From: David Gibson <david@gibson.dropbear.id.au>
To: Stefano Brivio <sbrivio@redhat.com>, passt-dev@passt.top
Cc: Jon Maloy <jmaloy@redhat.com>,
David Gibson <david@gibson.dropbear.id.au>
Subject: [PATCH 4/7] udp: Deal with errors as we go in udp_sock_fwd()
Date: Tue, 15 Apr 2025 17:16:21 +1000 [thread overview]
Message-ID: <20250415071624.2618589-5-david@gibson.dropbear.id.au> (raw)
In-Reply-To: <20250415071624.2618589-1-david@gibson.dropbear.id.au>
When we get an epoll event on a listening socket, we first deal with any
errors (udp_sock_errs()), then with any received packets (udp_sock_fwd()).
However, it's theoretically possible that new errors could get flagged on
the socket after we call udp_sock_errs(), in which case we could get errors
returned in in udp_sock_fwd() -> udp_peek_addr() -> recvmsg().
In fact, we do deal with this correctly, although the path is somewhat
non-obvious. The recvmsg() error will cause us to bail out of
udp_sock_fwd(), but the EPOLLERR event will now be flagged, so we'll come
back here next epoll loop and call udp_sock_errs().
Except.. we call udp_sock_fwd() from udp_flush_flow() as well as from
epoll events. This is to deal with any packets that arrived between bind()

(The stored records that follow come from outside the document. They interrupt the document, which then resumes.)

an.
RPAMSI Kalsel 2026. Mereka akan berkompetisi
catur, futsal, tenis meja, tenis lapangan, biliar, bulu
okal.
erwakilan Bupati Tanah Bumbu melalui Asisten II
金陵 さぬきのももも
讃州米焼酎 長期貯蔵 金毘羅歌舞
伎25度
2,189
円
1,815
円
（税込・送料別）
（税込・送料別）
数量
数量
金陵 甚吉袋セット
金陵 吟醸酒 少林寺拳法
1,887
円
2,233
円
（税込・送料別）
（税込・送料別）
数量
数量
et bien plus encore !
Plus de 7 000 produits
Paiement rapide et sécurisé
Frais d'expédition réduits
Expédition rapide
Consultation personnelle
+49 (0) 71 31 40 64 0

and connect(), and so might not be associated with the socket's intended
flow. This expects udp_sock_fwd() to flush _all_ queued datagrams, so that
anything received later must be for the correct flow.
At the moment, udp_sock_errs() might fail to flush all datagrams if errors
occur. In particular this can happen in practice for locally reported
errors which occur immediately after connect() (e.g. connecting to a local
port with nothing listening).
We can deal with the problem case, and also make the flow a little more
natural for the common case by having udp_sock_fwd() call udp_sock_errs()

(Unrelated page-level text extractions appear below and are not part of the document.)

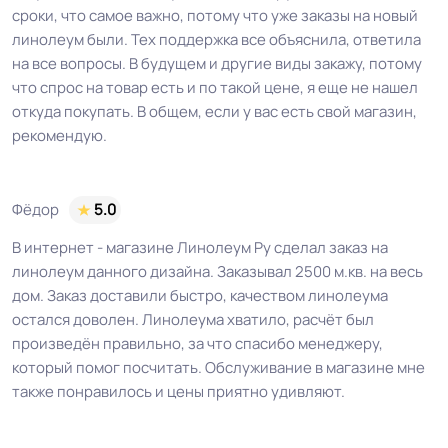
сроки, что самое важно, потому что уже заказы на новый
линолеум были. Тех поддержка все объяснила, ответила
на все вопросы. В будущем и другие виды закажу, потому
что спрос на товар есть и по такой цене, я еще не нашел
откуда покупать. В общем, если у вас есть свой магазин,
рекомендую.
Фёдор
5.0
В интернет - магазине Линолеум Ру сделал заказ на
линолеум данного дизайна. Заказывал 2500 м.кв. на весь
дом. Заказ доставили быстро, качеством линолеума
остался доволен. Линолеума хватило, расчёт был
произведён правильно, за что спасибо менеджеру,
который помог посчитать. Обслуживание в магазине мне
также понравилось и цены приятно удивляют.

to handle errors as the occur, rather than trying to deal with all errors
in advance.
Signed-off-by: David Gibson <david@gibson.dropbear.id.au>
---
udp.c | 45 ++++++++++++++++++++++++++-------------------
1 file changed, 26 insertions(+), 19 deletions(-)
diff --git a/udp.c b/udp.c
index c51ac955..0bec499d 100644
--- a/udp.c
+++ b/udp.c
@@ -601,7 +601,7 @@ static int udp_sock_errs(const struct ctx *c, int s, flow_sidx_t sidx)

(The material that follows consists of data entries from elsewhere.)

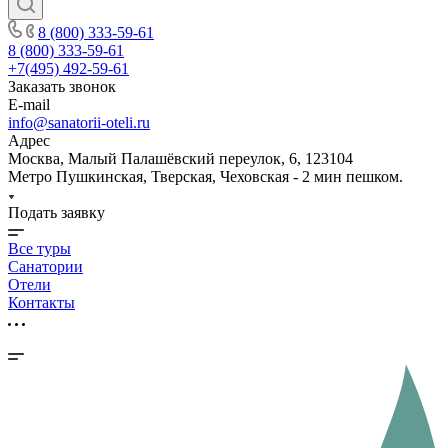
8 (800) 333-59-61
8 (800) 333-59-61
+7(495) 492-59-61
Заказать звонок
E-mail
info@sanatorii-oteli.ru
Адрес
Москва, Малый Палашёвский переулок, 6, 123104
Метро Пушкинская, Тверская, Чеховская - 2 мин пешком.
Подать заявку
Все туры
Санатории
Отели
Контакты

* @src: Socket address (output)
* @dst: (Local) destination address (output)
*
- * Return: 0 on success, -1 otherwise
+ * Return: 0 if no more packets, 1 on success, -ve error code on error
*/
static int udp_peek_addr(int s, union sockaddr_inany *src,
union inany_addr *dst)
@@ -619,9 +619,9 @@ static int udp_peek_addr(int s, union sockaddr_inany *src,
rc = recvmsg(s, &msg, MSG_PEEK | MSG_DONTWAIT);
if (rc < 0) {
- trace("Error peeking at socket address: %s", strerror_(errno));
- /* Bail out and let the EPOLLERR handler deal with it */
- return rc;
+ if (errno == EAGAIN || errno == EWOULDBLOCK)
+ return 0;
+ return -errno;
}
hdr = CMSG_FIRSTHDR(&msg);
@@ -644,7 +644,7 @@ static int udp_peek_addr(int s, union sockaddr_inany *src,
sockaddr_ntop(src, sastr, sizeof(sastr)),
inany_ntop(dst, dstr, sizeof(dstr)));
- return 0;
+ return 1;
}
/**
@@ -740,11 +740,27 @@ void udp_sock_fwd(const struct ctx *c, int s, uint8_t frompif,
{
union sockaddr_inany src;
union inany_addr dst;
+ int rc;
- while (udp_peek_addr(s, &src, &dst) == 0) {
- flow_sidx_t tosidx = udp_flow_from_sock(c, frompif,
- &dst, port, &src, now);
- uint8_t topif = pif_at_sidx(tosidx);
+ while ((rc = udp_peek_addr(s, &src, &dst)) != 0) {
+ flow_sidx_t tosidx;
+ uint8_t topif;
+
+ if (rc < 0) {
+ trace("Error peeking at socket address: %s",
+ strerror_(-rc));
+ /* Clear errors & carry on */
+ if (udp_sock_errs(c, s, FLOW_SIDX_NONE) < 0) {
+ err(
+"UDP: Unrecoverable error on listening socket: (%s port %hu)",
+ pif_name(frompif), port);
+ /* FIXME: what now? close/re-open socket? */
+ }
+ continue;
+ }
+
+ tosidx = udp_flow_from_sock(c, frompif, &dst, port, &src, now);
+ topif = pif_at_sidx(tosidx);
if (pif_is_socket(topif)) {
udp_sock_to_sock(c, s, 1, tosidx);
@@ -776,16 +792,7 @@ void udp_listen_sock_handler(const struct ctx *c,
union epoll_ref ref, uint32_t events,
const struct timespec *now)
{
- if (events & EPOLLERR) {
- if (udp_sock_errs(c, ref.fd, FLOW_SIDX_NONE) < 0) {
- err("UDP: Unrecoverable error on listening socket:"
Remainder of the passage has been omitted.